A Ferney, 28 Février 1763.

 

 

          Mon très cher et très aimable confrère, en même temps que c’est à ce que vous avez déjà fait connaître de vos talents que, etc. ; voilà une belle phrase (1) ; mais il me paraît que mon cher évêque a tout un autre style. Je ne sais pas si votre teint était couleur jaune ce jour-là, mais le coloris de votre discours était fort brillant.

 

          En vous remerciant de la félicité et de la fleurette dont vous m’honorez (2), voulez-vous que je vous parle net ? ni Crébillon ni moi ne méritons tant de bontés. Entre nous, je ne connais pas une bonne pièce depuis Racine, et aucune avant lui où il n’y ait d’horribles défauts. Si vous avez jamais pu vous résoudre à lire tout Corneille (ce qui est une très rude pénitence), vous aurez vu que c’est lui qui a toujours cherché à être tendre ; il n’y a pas une de ses pièces (j’en excepte Chimène et Pauline) où il n’y ait un amour postiche et ridicule, très ridiculement exprimé.

 

          C’est Racine qui est véritablement grand, et d’autant plus grand, qu’il ne paraît jamais chercher à l’être ; c’est l’auteur d’Athalie qui est l’homme parfait. Je vous confie qu’en commentant Corneille je deviens idolâtre de Racine. Je ne peux plus souffrir le boursouflé et une grandeur hors de nature.

 

          Vous savez bien, fripon que vous êtes, que les tragédies de Crébillon ne valent rien ; et je vous avoue en conscience que les miennes ne valent pas mieux ; je les brûlerais toutes, si je pouvais ; et cependant j’ai encore la sottise d’en faire, comme le président Lubert jouait du violon à soixante-dix ans, quoiqu’il en jouât fort mal, et qu’il fût cependant le meilleur violon du parlement.

 

          Savez-vous la musique ? tenez, voilà ce qu’on m’envoie ; je vous le confie ; mais ne me trahissez pas (3).

 

          Vous embrassez madame Denis ; eh bien ! elle vous embrasse aussi ; mais elle est bien malade. Je lui lirai votre discours dès qu’elle se portera mieux. J’ai envie de vous faire une niche, de copier tout ce que vous me dites de madame la duchesse de Grammont, et de le lui envoyer. Je n’ai l’honneur de la connaître que par ses lettres, où il n’y a jamais rien de trop ni de trop peu, et dont chaque mot marque une âme noble et bienfaisante. Je lui ai beaucoup d’obligation ; elle a été la première et la plus généreuse protectrice de mademoiselle Corneille. Il s’est trouvé heureusement que mademoiselle Corneille en était digne ; c’est la naïveté, l’enfance, la vérité, la vertu même. Je rends grâces à Fontenelle de n’avoir pas voulu connaître cet enfant-là.

 

          Mon cher confrère, je ne souhaite plus qu’une chose, c’est que vous soyez bien malade, que vous ayez besoin de Tronchin, et que vous veniez nous voir. Je vous embrasse de tout mon cœur, et en vérité je vous aime de même. Je vise à être un peu aveugle. Dieu me punit d’avoir été quelquefois malin ; mais vous me donnerez l’absolution.

 

 

1 – Elle est dans la réponse du duc de Saint-Aignan à Voisenon. (G.A.)

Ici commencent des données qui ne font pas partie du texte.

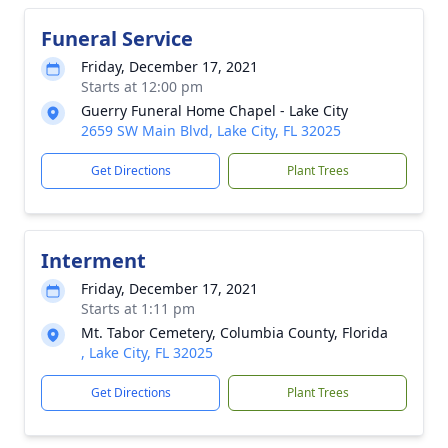
Funeral Service
Friday, December 17, 2021
Starts at 12:00 pm
Guerry Funeral Home Chapel - Lake City
2659 SW Main Blvd, Lake City, FL 32025
Get Directions
Plant Trees
Interment
Friday, December 17, 2021
Starts at 1:11 pm
Mt. Tabor Cemetery, Columbia County, Florida
, Lake City, FL 32025
Get Directions
Plant Trees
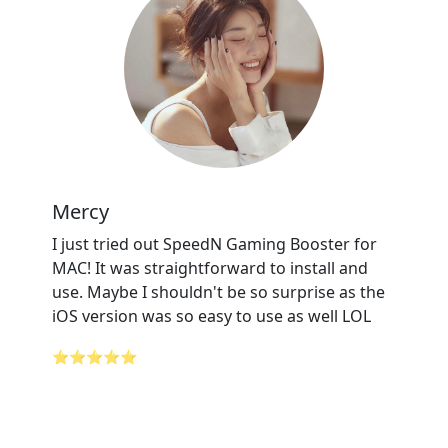
Mercy
I just tried out SpeedN Gaming Booster for
MAC! It was straightforward to install and
use. Maybe I shouldn't be so surprise as the
iOS version was so easy to use as well LOL
⭐⭐⭐⭐⭐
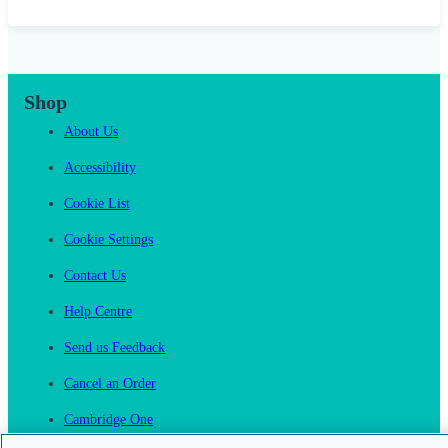
Shop
About Us
Accessibility
Cookie List
Cookie Settings
Contact Us
Help Centre
Send us Feedback
Cancel an Order
Cambridge One
Join English Language Learning online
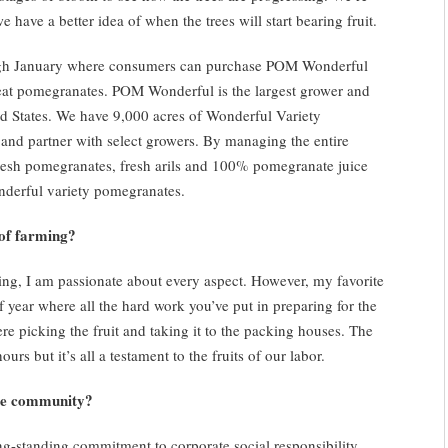
e have a better idea of when the trees will start bearing fruit.
ugh January where consumers can purchase POM Wonderful
t pomegranates. POM Wonderful is the largest grower and
ed States. We have 9,000 acres of Wonderful Variety
 and partner with select growers. By managing the entire
fresh pomegranates, fresh arils and 100% pomegranate juice
nderful variety pomegranates.
of farming?
rming, I am passionate about every aspect. However, my favorite
of year where all the hard work you’ve put in preparing for the
re picking the fruit and taking it to the packing houses. The
rs but it’s all a testament to the fruits of our labor.
he community?
-standing commitment to corporate social responsibility,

2 – Voisenon, dans son Discours, avait loué Voltaire. (G.A.)

3 – La musique de l’Hymne sur Pompignan. (K.)

 

 

 

 

 

à M. Damilaville.

 

Le 2 Mars 1763.

 

 

          En réponse à la lettre de mon cher frère, du 23 février, je lui dirai : Mes frères, il ne faut pas calomnier les malheureux, surtout quand on n’a pas besoin de leur imputer des crimes. Vous devez vous apercevoir que je n’ai pas ménagé les jésuites ; mais je soulèverais la postérité en leur faveur, si je les accusais d’un crime dont l’Europe et Damiens les ont justifiés. Je ne puis et ne dois dire que ce qui est dans le procès. J’ai rempli le devoir d’historien ; et je ne serais qu’un vil écho des jansénistes, si je parlais autrement.

 

          Comment pouvez-vous dire que l’inf… n’a aucune part au crime de ce scélérat ? Lisez donc sa réponse ; C’est la religion qui m’a fait faire ce que j’ai fait (1). Voilà ce qu’il dit dans son interrogatoire : je ne suis que son greffier.

 

          Mon cher frère, je hais toute tyrannie, et je ne serai jamais ni jésuite, ni janséniste, ni parlementaire.

 

          J’avais depuis longtemps l’énorme compte du procureur général de Provence (2) : j’ai une bibliothèque entière des livres faits depuis trois ans contre les jésuites. Dans quelque temps on ne se souviendra plus de tous ces livres, et l’on dira seulement : Il y eut des jésuites. Je suis honteux de demander toujours  des livres, et de vous fatiguer de mes importunités ; je crois que j’aurai bientôt une bibliothèque aussi nombreuse que celle de M. le marquis de Pompignan. (3).

 

          On a oublié, ce me semble, dans les petites plaisanteries que mérite Simon Le Franc, la guerre éternelle qu’il a jurée aux incrédules, dans le village de Pompignan. Remercions bien Dieux de l’excès de son ridicule. Je vous réponds que si ce petit président des aides de province n’était pas le plus impertinent des hommes, il serait le plus dangereux.

 

          Il y a bien une autre bouffonnerie de ce Simon. Vous savez sans doute l’aventure du garde des sceaux, du secrétaire Carpot, et des lettres patentes (4) ; cela est délicieux, et l’emporte sur tout le reste.

 

          Et vive le roi et Simon Le Franc !

 

Ecr. L’inf.

 

 

1 – Voyez le Précis du Siècle de Louis XV, ch. XXXVII. (G.A.)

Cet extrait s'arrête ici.